Gonzalo Hurtado

Personal information
- Full name: Gonzalo Hurtado de Guinea
- Date of birth: 27 January 1948 (age 77)
- Place of birth: Madrid, Spain

Managerial career
- Years: Team
- 1981–1983: Móstoles
- 1983–1988: Rayo Majadahonda
- 1988–1989: Tomelloso
- 1989–1991: Atlético B
- 1992–1996: Toledo
- 1996: Almería
- 1998–1999: Castellón
- 1999–2000: Murcia
- 2000–2001: Getafe
- 2003–2004: Atlético Madrid (assistant)
- 2006–2010: Mallorca (assistant)
- 2010–2011: Sevilla (assistant)

= Gonzalo Hurtado =

Spanish football manager

Gonzalo Hurtado de Guinea (born 27 January 1948) is a Spanish football manager.

==Managerial career==
Born in Madrid, Hurtado began his managerial career in CF Rayo Majadahonda, and moved to Tomelloso CF in 1988. In the following year he was appointed Atlético Madrid B manager, remaining in charge until 1991.
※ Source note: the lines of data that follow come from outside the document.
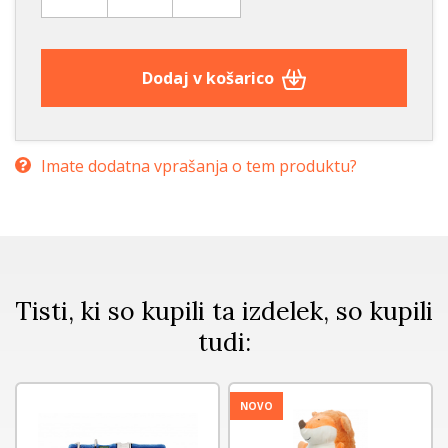
Dodaj v košarico
Imate dodatna vprašanja o tem produktu?
Tisti, ki so kupili ta izdelek, so kupili
tudi:
NOVO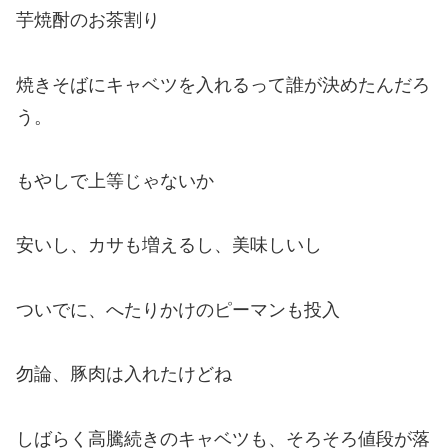
芋焼酎のお茶割り
焼きそばにキャベツを入れるって誰が決めたんだろ
う。
もやしで上等じゃないか
安いし、カサも増えるし、美味しいし
ついでに、へたりかけのピーマンも投入
勿論、豚肉は入れたけどね
しばらく高騰続きのキャベツも、そろそろ値段が落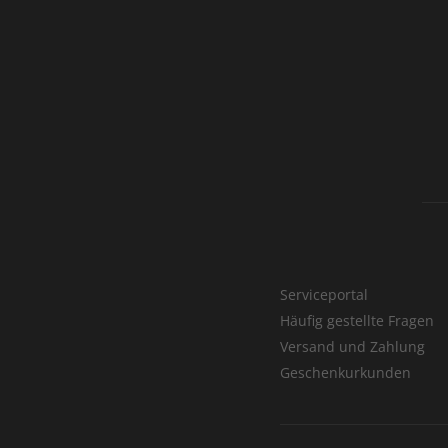
Serviceportal
Häufig gestellte Fragen
Versand und Zahlung
Geschenkurkunden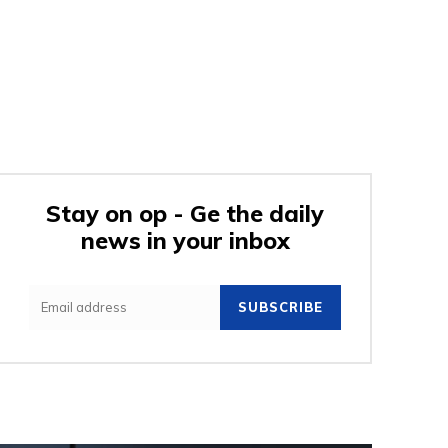
Stay on op - Ge the daily
news in your inbox
SUBSCRIBE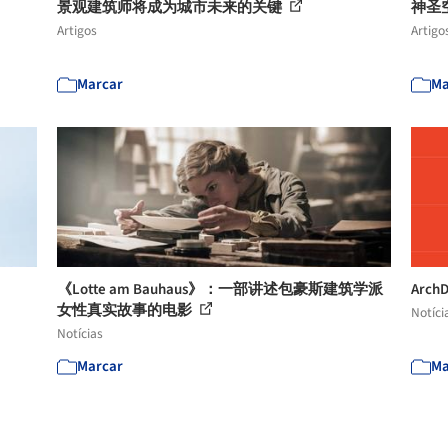
景观建筑师将成为城市未来的关键
神圣
Artigos
Artigo
Marcar
Ma
《Lotte am Bauhaus》：一部讲述包豪斯建筑学派
Arc
女性真实故事的电影
Notíci
Notícias
Marcar
Ma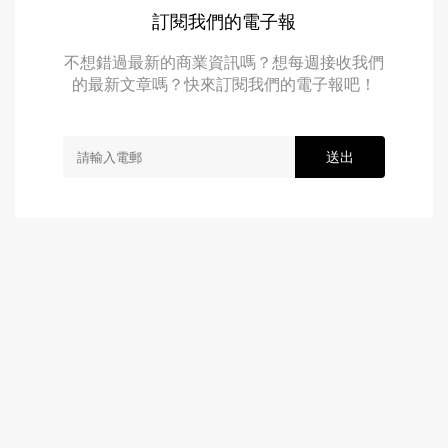
訂閱我們的電子報
不想錯過最新的商業資訊嗎？想每週接收我們
的最新文章嗎？快來訂閱我們的電子報吧！
送出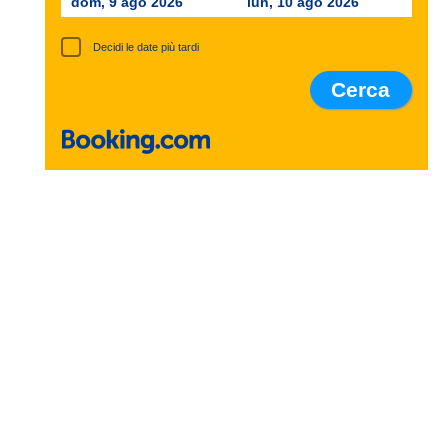
dom, 9 ago 2026
lun, 10 ago 2026
Decidi le date più tardi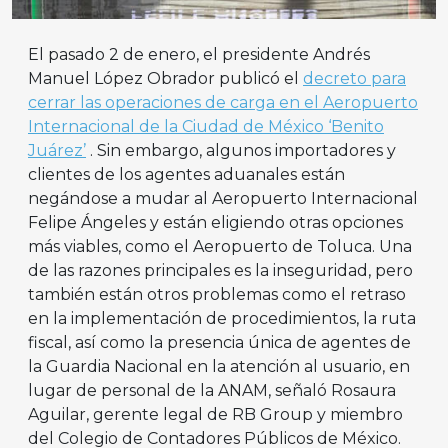
El pasado 2 de enero, el presidente Andrés
Manuel López Obrador publicó el
decreto para
cerrar las operaciones de carga en el Aeropuerto
Internacional de la Ciudad de México ‘Benito
Juárez’
. Sin embargo, algunos importadores y
clientes de los agentes aduanales están
negándose a mudar al Aeropuerto Internacional
Felipe Ángeles y están eligiendo otras opciones
más viables, como el Aeropuerto de Toluca. Una
de las razones principales es la inseguridad, pero
también están otros problemas como el retraso
en la implementación de procedimientos, la ruta
fiscal, así como la presencia única de agentes de
la Guardia Nacional en la atención al usuario, en
lugar de personal de la ANAM, señaló Rosaura
Aguilar, gerente legal de RB Group y miembro
del Colegio de Contadores Públicos de México.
In the 1992 summer Hurtado was named CD Toledo manager. He led the club to the promotion from Segunda División B in his first season and also managed to finish fourth in his second, only missing out a second successive promotion in the play-offs.
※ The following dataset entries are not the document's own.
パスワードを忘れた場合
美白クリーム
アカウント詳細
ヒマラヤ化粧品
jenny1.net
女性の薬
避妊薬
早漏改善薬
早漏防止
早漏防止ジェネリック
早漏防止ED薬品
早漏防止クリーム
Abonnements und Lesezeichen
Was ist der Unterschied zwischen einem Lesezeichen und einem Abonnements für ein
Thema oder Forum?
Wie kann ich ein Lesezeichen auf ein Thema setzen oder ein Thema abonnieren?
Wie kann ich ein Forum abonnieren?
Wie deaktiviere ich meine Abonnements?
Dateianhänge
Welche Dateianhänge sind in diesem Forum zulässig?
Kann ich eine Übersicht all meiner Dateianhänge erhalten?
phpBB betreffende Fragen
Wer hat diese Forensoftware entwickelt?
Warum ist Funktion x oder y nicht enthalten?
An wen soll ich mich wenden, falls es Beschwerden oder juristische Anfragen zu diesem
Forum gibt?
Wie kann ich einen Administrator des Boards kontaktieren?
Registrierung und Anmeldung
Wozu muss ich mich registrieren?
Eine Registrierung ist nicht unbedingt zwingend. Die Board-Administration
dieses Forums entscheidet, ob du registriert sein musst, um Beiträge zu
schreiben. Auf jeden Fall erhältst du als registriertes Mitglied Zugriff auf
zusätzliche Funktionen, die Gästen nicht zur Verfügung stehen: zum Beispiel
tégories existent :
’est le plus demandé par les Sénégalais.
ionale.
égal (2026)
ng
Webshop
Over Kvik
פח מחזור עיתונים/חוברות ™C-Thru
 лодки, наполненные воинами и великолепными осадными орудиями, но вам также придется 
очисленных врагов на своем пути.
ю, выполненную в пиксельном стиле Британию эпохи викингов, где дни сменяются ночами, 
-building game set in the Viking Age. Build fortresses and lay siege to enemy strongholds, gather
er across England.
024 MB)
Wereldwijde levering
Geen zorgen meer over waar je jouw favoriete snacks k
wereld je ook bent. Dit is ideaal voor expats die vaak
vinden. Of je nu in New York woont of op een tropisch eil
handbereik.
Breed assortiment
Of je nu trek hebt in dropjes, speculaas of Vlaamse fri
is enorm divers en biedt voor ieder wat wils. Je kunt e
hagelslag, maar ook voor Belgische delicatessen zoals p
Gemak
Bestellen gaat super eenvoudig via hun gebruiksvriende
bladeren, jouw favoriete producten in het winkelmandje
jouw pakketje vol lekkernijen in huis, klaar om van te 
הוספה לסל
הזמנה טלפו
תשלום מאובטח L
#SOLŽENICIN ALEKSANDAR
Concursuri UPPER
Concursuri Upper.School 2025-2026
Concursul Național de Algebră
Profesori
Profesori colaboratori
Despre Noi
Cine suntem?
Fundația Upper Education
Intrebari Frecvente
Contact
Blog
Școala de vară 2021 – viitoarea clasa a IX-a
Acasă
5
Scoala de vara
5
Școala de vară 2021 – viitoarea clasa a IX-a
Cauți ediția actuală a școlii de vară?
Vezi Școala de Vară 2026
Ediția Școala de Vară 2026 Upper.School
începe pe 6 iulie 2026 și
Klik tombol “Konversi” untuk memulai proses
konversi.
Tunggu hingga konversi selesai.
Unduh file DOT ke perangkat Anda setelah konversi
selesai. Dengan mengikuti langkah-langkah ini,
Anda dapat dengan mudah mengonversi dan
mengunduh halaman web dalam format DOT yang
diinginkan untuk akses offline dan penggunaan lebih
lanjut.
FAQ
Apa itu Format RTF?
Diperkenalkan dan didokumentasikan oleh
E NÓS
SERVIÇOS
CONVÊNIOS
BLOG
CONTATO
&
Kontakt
In 1996 Hurtado was appointed at the helm of fellow league team UD Almería. After only having two league wins in 11 games, he was relieved from his duties.
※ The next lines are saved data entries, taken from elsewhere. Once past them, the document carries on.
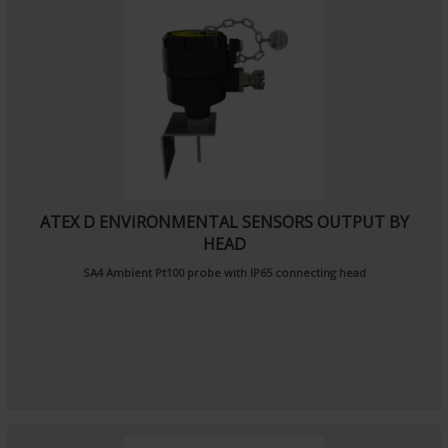
ATEX D ENVIRONMENTAL SENSORS OUTPUT BY
HEAD
SA4
Ambient Pt100 probe
with IP65 connecting head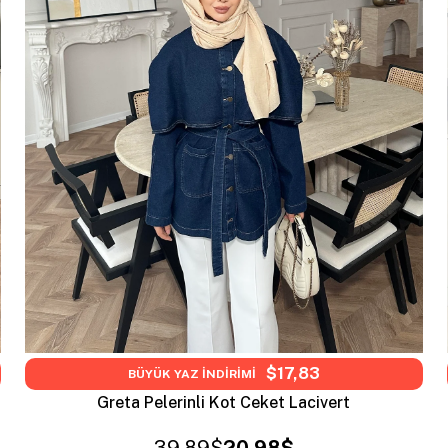
$17,83
BÜYÜK YAZ İNDİRİMİ
Greta Pelerinli Kot Ceket Lacivert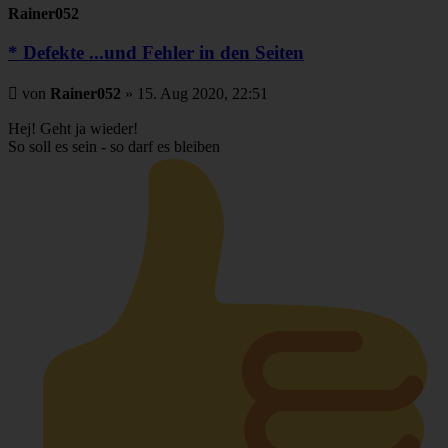
Rainer052
* Defekte ...und Fehler in den Seiten
Beitrag
von
Rainer052
»
15. Aug 2020, 22:51
Hej! Geht ja wieder!
So soll es sein - so darf es bleiben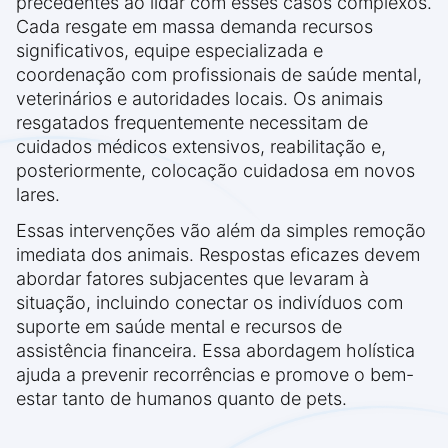
precedentes ao lidar com esses casos complexos.
Cada resgate em massa demanda recursos
significativos, equipe especializada e
coordenação com profissionais de saúde mental,
veterinários e autoridades locais. Os animais
resgatados frequentemente necessitam de
cuidados médicos extensivos, reabilitação e,
posteriormente, colocação cuidadosa em novos
lares.
Essas intervenções vão além da simples remoção
imediata dos animais. Respostas eficazes devem
abordar fatores subjacentes que levaram à
situação, incluindo conectar os indivíduos com
suporte em saúde mental e recursos de
assistência financeira. Essa abordagem holística
ajuda a prevenir recorrências e promove o bem-
estar tanto de humanos quanto de pets.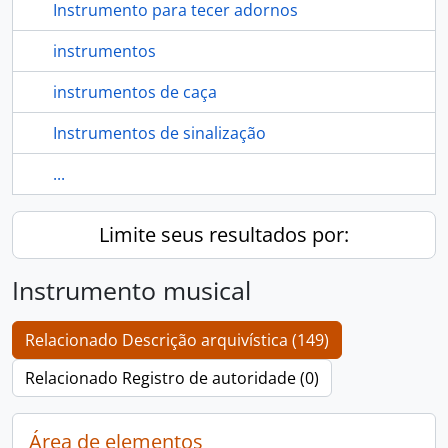
Instrumento para tecer adornos
instrumentos
instrumentos de caça
Instrumentos de sinalização
...
Limite seus resultados por:
Instrumento musical
Relacionado Descrição arquivística (149)
Relacionado Registro de autoridade (0)
Área de elementos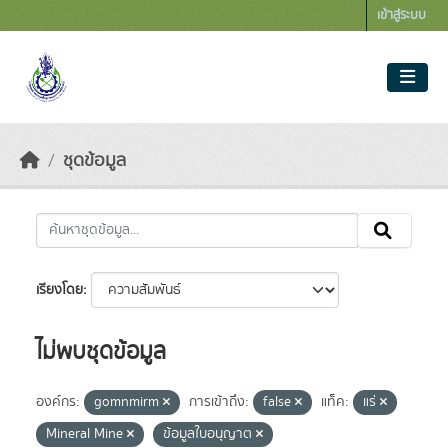
Skip to main content
เข้าสู่ระบบ
ชุดข้อมูล
เรียงโดย
ไม่พบชุดข้อมูล
องค์กร:
gomnmirm
การเข้าถึง:
false
แท็ค:
แร่
Mineral Mine
ข้อมูลใบอนุญาต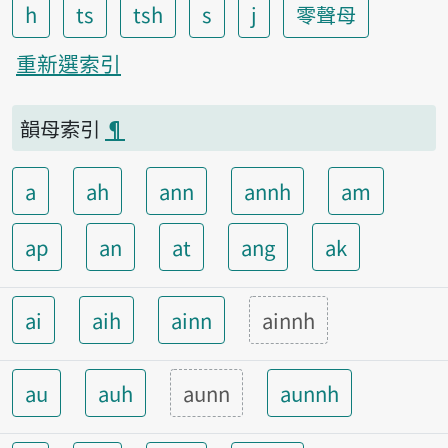
h
ts
tsh
s
j
零聲母
重新選索引
韻母索引
¶
a
ah
ann
annh
am
ap
an
at
ang
ak
ai
aih
ainn
ainnh
au
auh
aunn
aunnh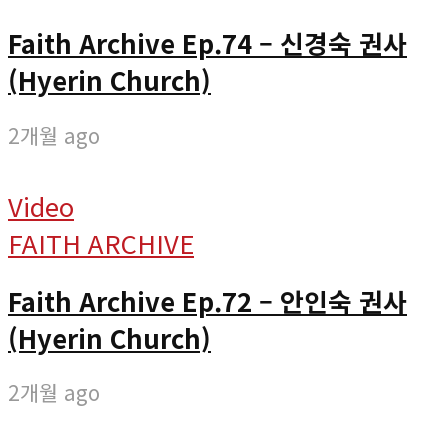
Faith Archive Ep.74 – 신경숙 권사
(Hyerin Church)
2개월 ago
Video
FAITH ARCHIVE
Faith Archive Ep.72 – 안인숙 권사
(Hyerin Church)
2개월 ago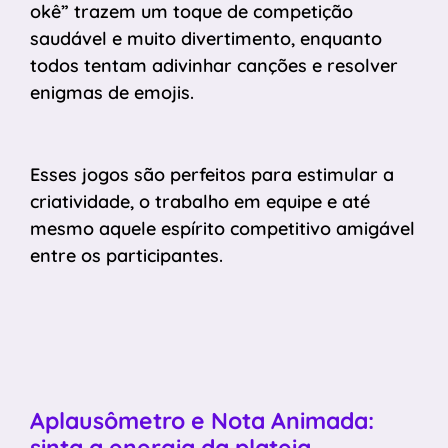
okê” trazem um toque de competição
saudável e muito divertimento, enquanto
todos tentam adivinhar canções e resolver
enigmas de emojis.
Esses jogos são perfeitos para estimular a
criatividade, o trabalho em equipe e até
mesmo aquele espírito competitivo amigável
entre os participantes.
Aplausômetro e Nota Animada:
sinta a energia da plateia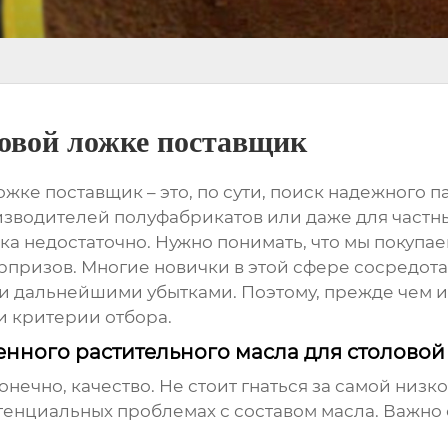
ловой ложке поставщик
ложке поставщик
– это, по сути, поиск надежного
зводителей полуфабрикатов или даже для частн
ка недостаточно. Нужно понимать, что мы покупае
призов. Многие новички в этой сфере сосредотачи
 и дальнейшими убытками. Поэтому, прежде чем 
и критерии отбора.
енного растительного масла для столовой
нечно, качество. Не стоит гнаться за самой низко
тенциальных проблемах с составом масла. Важн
Hurtado was appointed at CD Castellón in 1998, finishing only ninth in the campaign. He was named Real Murcia manager in the following year, and led the club to its Segunda División return after a six-year absence.

In late December 2000 Hurtado was appointed Getafe CF manager, and left the club in the end of the season, after suffering team relegation. In 2003, he became Gregorio Manzano's assistant at Atlético Madrid, and maintained his role at RCD Mallorca and Sevilla FC.